The client sends a TCP SYN flag of 1 that indicates the port of the server to which the client intends to connect, and the initial ordinal x, which is saved in the header Number field of the packet Sequence.

Second handshake:
The server sends back a confirmation packet (ACK) reply. That is, the SYN flag bit and the ACK flag bit are both 1, and the confirmation ordinal (acknowledgement number) is set to the customer's ordinal (SEQ) plus 1 for. X+1.

Handshake for the third time.
The client sends the confirmation packet again (ACK) to the SYN flag bit for the 0,ACK flag bit of 1. and sends the server an ACK to the ordinal field +1, which is placed in the OK field to send to the other party. and write customer segment sequence +1 in data segment

During a three-time handshake , the TCP connection before the server sends Syn-ack is called a half-connection (Half-open Connect) before the ACK is received by the client. The server is now in Syn_ recv status.
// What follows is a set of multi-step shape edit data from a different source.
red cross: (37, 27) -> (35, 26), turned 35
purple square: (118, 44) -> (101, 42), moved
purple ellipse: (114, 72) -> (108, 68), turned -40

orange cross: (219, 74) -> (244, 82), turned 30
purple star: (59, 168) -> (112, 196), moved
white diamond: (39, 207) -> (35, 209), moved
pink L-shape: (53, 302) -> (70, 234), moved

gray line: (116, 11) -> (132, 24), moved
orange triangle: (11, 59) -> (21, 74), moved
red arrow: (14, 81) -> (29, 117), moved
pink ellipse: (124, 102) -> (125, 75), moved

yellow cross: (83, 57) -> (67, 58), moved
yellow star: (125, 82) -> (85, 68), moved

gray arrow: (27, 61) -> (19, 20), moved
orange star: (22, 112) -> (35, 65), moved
When an ACK is received, the server goes into the established state.

SYN attack is to attack the client in a short period of time to forge a large number of non-existent IP addresses, to the server constantly send SYN packets, the server replies to confirm the packet, and wait for the customer's confirmation, because the source address is not present, the server needs to continue to resend until time-out, These bogus SYN packets will take a long time to occupy the disconnected queue, the normal SYN request is discarded, the target system is running slowly, the serious person causes the network jam and even the system is paralyzed.

Three-time handshake for TCP

Contact Us

The content source of this page is from Internet, which doesn't represent Alibaba Cloud's opinion; products and services mentioned on that page don't have any relationship with Alibaba Cloud. If the content of the page makes you feel confusing, please write us an email, we will handle the problem within 5 days after receiving your email.
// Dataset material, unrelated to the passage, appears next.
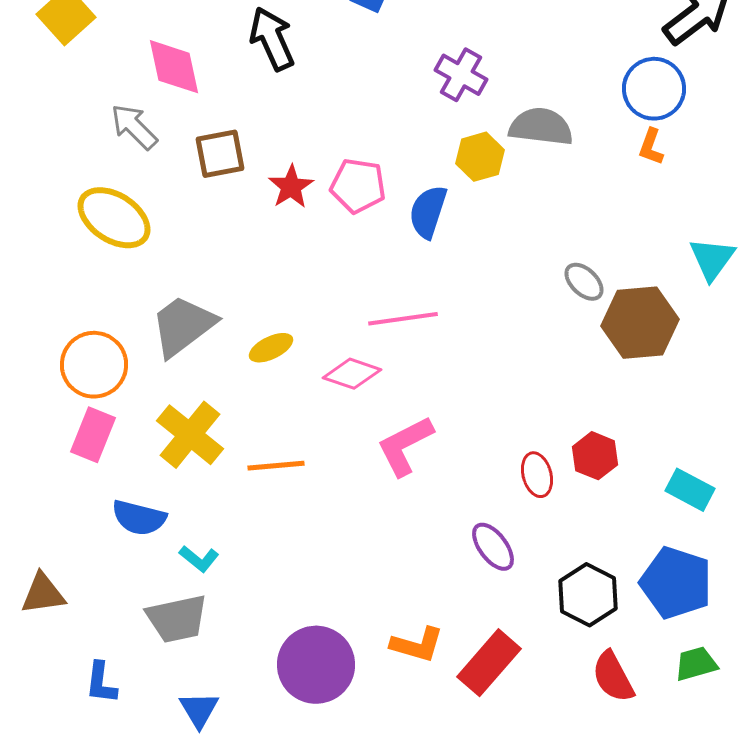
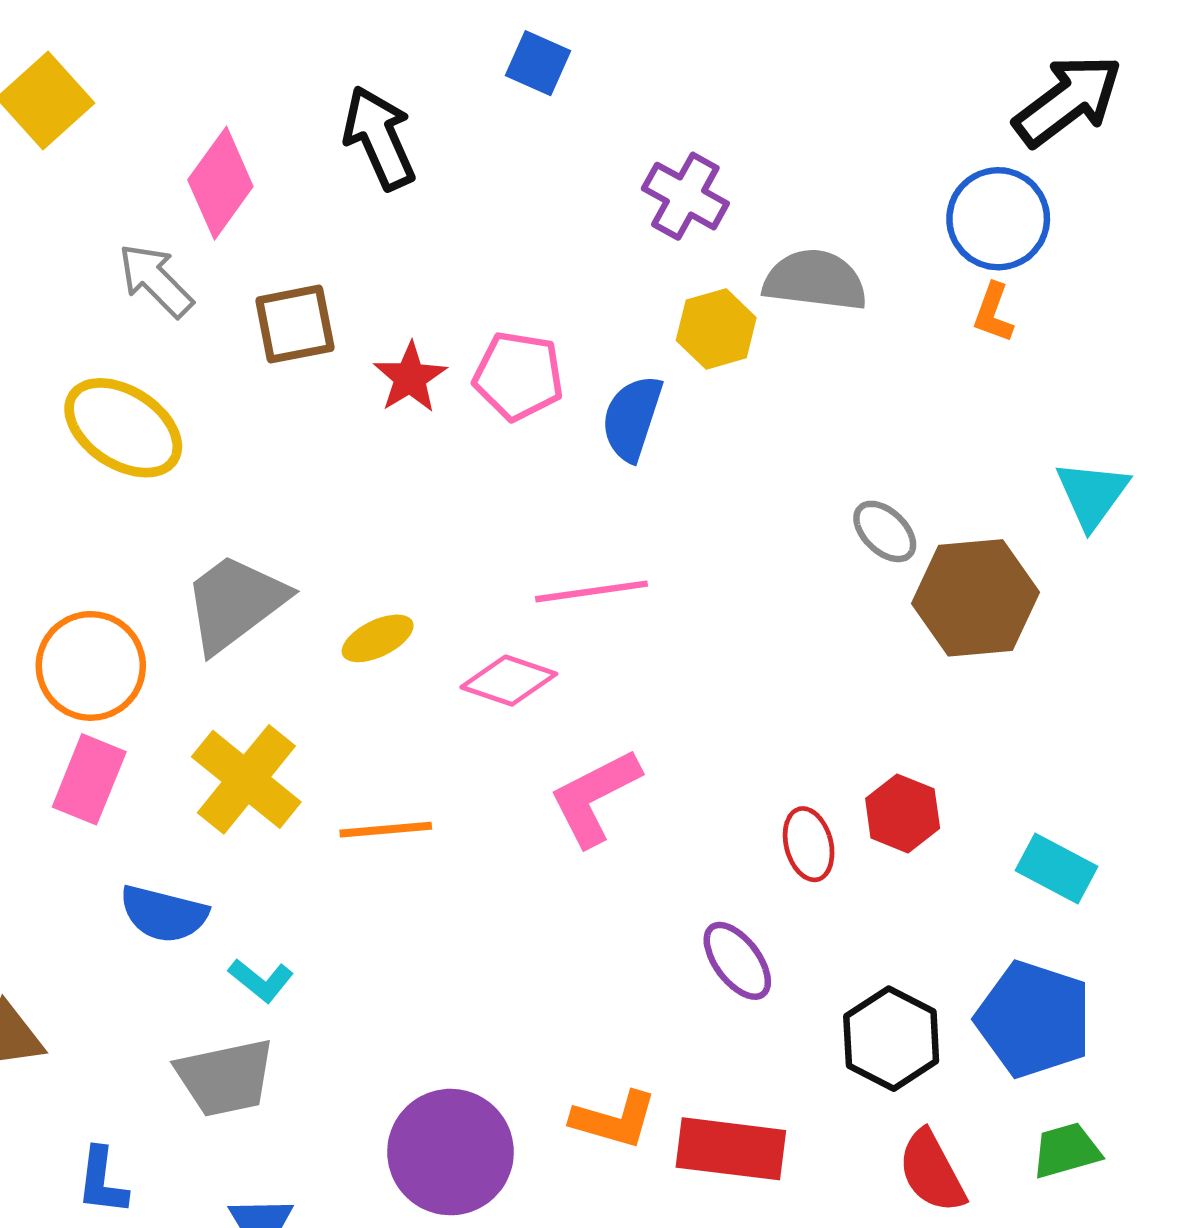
pink diamond: (174, 67) -> (220, 183), turned 48
red rectangle: (489, 663) -> (731, 1149), turned 56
If you find any instances of plagiarism from the community, please send an email to: and provide relevant evidence. A staff member will contact you within 5 working days.

A Free Trial That Lets You Build Big!

Start building with 50+ products and up to 12 months usage for Elastic Compute Service

  • Sales Support

    1 on 1 presale consultation

  • After-Sales Support

    24/7 Technical Support 6 Free Tickets per Quarter Faster Response

  • Alibaba Cloud offers highly flexible support services tailored to meet your exact needs.